Genetic factors account for approximately half of all cases of deafness, but few treatments exist for genetic hearing loss. Recently, a study led by scientists at Harvard and MIT demonstrated a genome-editing approach to target an inherited form of deafness using CRISPR-Cas9.
The work targeted the dominant deafness-associated allele in the Tmc1 gene. TMC1 is an essential component of mechanotransduction channels in mammalian hair cells, and sensory hair cells are critical components in transducing acoustic vibrations into electrical nerve cells. These delicate hairs within the ear vibrate in response to sound. Nerve cells then sense the motion and transmit the signal to the brain, where the signal gets translated into sound. As a result, a Tmc1 mutation in these hair cells leads to hearing loss in humans. For this study, researchers turned to the heterozygous Beethoven mouse model (named for the renowned composer and pianist who famously continued to write music despite suffering from hearing loss), which harbors one healthy Tmc1 allele and one mutant Tmc1 allele.
CRISPR-Cas9 ribonucleoprotein complexes were designed to target the deafness-associated Tmc1 allele. CRISPR-Cas9 acts as precise molecular scissors, honing in on a defined sequence of DNA that is selected by the user and coded into the guide RNA. These complexes were encapsulated in liposomes and injected into the inner ears of neonatal mice. Eight weeks after injection, mice that received treatment maintained their stereocilia, the mechanosensing organelles of hair cells, while the control mice showed severe degeneration at certain frequency detection locations.
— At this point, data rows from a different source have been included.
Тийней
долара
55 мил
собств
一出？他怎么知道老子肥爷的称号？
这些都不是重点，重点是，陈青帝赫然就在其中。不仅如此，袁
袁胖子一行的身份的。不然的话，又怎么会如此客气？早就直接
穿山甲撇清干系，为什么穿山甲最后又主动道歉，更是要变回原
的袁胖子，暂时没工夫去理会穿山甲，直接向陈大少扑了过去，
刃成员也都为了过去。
Furthermore, mice that received the CRISPR-Cas9 treatment outperformed untreated control mice in a suite of hearing tests.
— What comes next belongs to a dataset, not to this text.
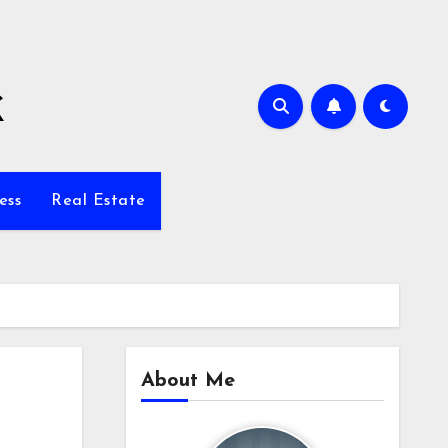
k
ess
Real Estate
About Me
These results are even more impressive when one considers that the Tmc1 allele in the heterozygous Beethoven mouse model differs from the healthy allele by a single base pair. To check the specificity of the CRISPR-Cas9 ribonucleoprotein complex, the treated mice were sequenced. On average, samples contained 15-fold higher modification of the mutant allele than healthy allele, demonstrating the high selectivity of this method.
The article, titled “Treatment of autosomal dominant hearing loss by in vivo delivery of genome editing agents,” was published in Nature.